Future doctors grapple with personalized medicine as part of their medical school training. In CU’s interprofessional ethics course, for example, students wrestle with tricky ethical questions arising from genetic testing. Personalized medicine is covered in lectures about cancer.

And Taylor, the doctor who tested for warfarin-related genetic variations, gives a lecture to medical students about pharmacogenetics: using genetic variations to guide drug therapy. Taylor tells his students that researchers have estimated that adverse drug reactions (which include more than genetically driven problems) are the fourth to sixth ranked cause of death in the United States. 

This striking conclusion motivates researchers and doctors to move away from “one-size-fits-all” prescribing, Taylor says, to find ways of tailoring treatments to avoid adverse events and maximize health.

Personalized medicine is an interesting term. Much of medicine, after all, is “personal.”

But nine years after completion of the Human Genome Project, health care is entering a transformative realm by using “an individual’s genetic profile to guide decisions,” in the words of the National Human Genome Research Institute.

Personalized medicine is seeping into our culture. It has gained a “nearly cult-like following” in popular media, Steve Nissen, with the Cleveland Clinic, recently wrote in the Journal of the American Medical Association. His essay called for “the same scrutiny required of all therapeutic advances—careful evaluation through well-designed randomized clinical trials.”

Several companies now will analyze a person’s genes for a fee of a few hundred dollars. The topic has even hit television comedy. In the show 30 Rock, one character asks a quack physician, “When they check my DNA, will it tell what diseases I might get, or help me to remember my ATM pin code?”

The TV doctor’s answer: “Absolutely. Science is whatever we want it to be.”

It’s a joke, of course, but also a reminder that personalized medicine, while promising (and in some cases delivering) advances, won’t be “whatever we want it to be.” Genes aren’t everything. Environment and other factors can play big roles in what happens to a person. Some people are genetically predisposed to heart problems. But diet and environment can make a huge difference.

There are other questions as well—ethical issues, being discussed in CU classrooms and across the country, about privacy of information and the implications of widespread testing.

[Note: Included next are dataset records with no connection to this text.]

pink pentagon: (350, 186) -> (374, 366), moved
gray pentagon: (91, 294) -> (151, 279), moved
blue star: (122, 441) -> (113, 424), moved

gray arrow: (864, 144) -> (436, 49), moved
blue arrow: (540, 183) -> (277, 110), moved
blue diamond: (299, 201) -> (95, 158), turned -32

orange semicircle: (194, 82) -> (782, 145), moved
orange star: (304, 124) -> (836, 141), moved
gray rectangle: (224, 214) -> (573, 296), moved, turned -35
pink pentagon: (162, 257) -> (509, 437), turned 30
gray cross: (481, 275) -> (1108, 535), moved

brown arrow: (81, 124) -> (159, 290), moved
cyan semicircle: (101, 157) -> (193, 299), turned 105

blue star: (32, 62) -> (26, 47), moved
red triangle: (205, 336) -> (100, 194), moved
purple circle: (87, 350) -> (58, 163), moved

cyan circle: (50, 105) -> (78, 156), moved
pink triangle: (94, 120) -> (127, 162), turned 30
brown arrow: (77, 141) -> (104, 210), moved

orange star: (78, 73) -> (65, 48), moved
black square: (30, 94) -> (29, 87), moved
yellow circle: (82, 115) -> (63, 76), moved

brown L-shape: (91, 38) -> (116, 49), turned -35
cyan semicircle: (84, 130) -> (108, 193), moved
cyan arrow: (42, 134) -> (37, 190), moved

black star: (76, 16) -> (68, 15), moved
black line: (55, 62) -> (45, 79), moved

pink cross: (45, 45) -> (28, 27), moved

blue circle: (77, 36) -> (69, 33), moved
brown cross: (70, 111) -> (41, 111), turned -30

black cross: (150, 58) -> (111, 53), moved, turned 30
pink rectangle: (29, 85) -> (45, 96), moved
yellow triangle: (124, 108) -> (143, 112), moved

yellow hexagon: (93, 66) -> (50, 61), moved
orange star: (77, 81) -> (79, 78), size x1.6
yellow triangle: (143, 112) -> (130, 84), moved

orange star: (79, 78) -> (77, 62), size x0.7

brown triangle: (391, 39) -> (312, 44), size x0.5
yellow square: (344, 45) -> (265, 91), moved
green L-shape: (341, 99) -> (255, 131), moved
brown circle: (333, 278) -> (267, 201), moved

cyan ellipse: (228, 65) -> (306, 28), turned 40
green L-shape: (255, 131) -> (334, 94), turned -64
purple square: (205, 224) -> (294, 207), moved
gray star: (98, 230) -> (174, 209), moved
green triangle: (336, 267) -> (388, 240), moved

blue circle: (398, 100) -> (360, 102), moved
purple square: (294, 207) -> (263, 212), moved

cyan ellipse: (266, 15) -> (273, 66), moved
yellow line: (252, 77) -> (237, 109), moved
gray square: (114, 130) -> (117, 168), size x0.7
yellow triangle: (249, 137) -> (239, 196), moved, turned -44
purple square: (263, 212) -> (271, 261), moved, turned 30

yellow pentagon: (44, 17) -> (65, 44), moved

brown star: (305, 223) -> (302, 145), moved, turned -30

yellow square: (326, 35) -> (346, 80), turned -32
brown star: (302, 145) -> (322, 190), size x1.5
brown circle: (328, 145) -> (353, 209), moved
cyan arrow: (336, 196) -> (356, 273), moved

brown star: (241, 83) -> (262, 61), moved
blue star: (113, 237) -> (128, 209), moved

What would result if all fetuses were tested for a range of genetic traits that inevitably would find harbingers of medical trouble? Imagine when that knowledge collides with the abortion debate. What if routine, broad genetic analysis began to unearth paternity surprises? What policies should guide a future society that can find and fix problematic genes or even enhance average ones?

Meanwhile, the research continues and is likely to grow at the school of medicine. Schwartz says the goal is to apply that research to help patients.

“The biggest problem is not developing the knowledge but understanding how these new insights about disease can be used to fundamentally improve the way we practice medicine and enhance the outcome for our patients,” he says. “While we are years if not a decade from being there, the opportunity is right there, tangible, in front of us.”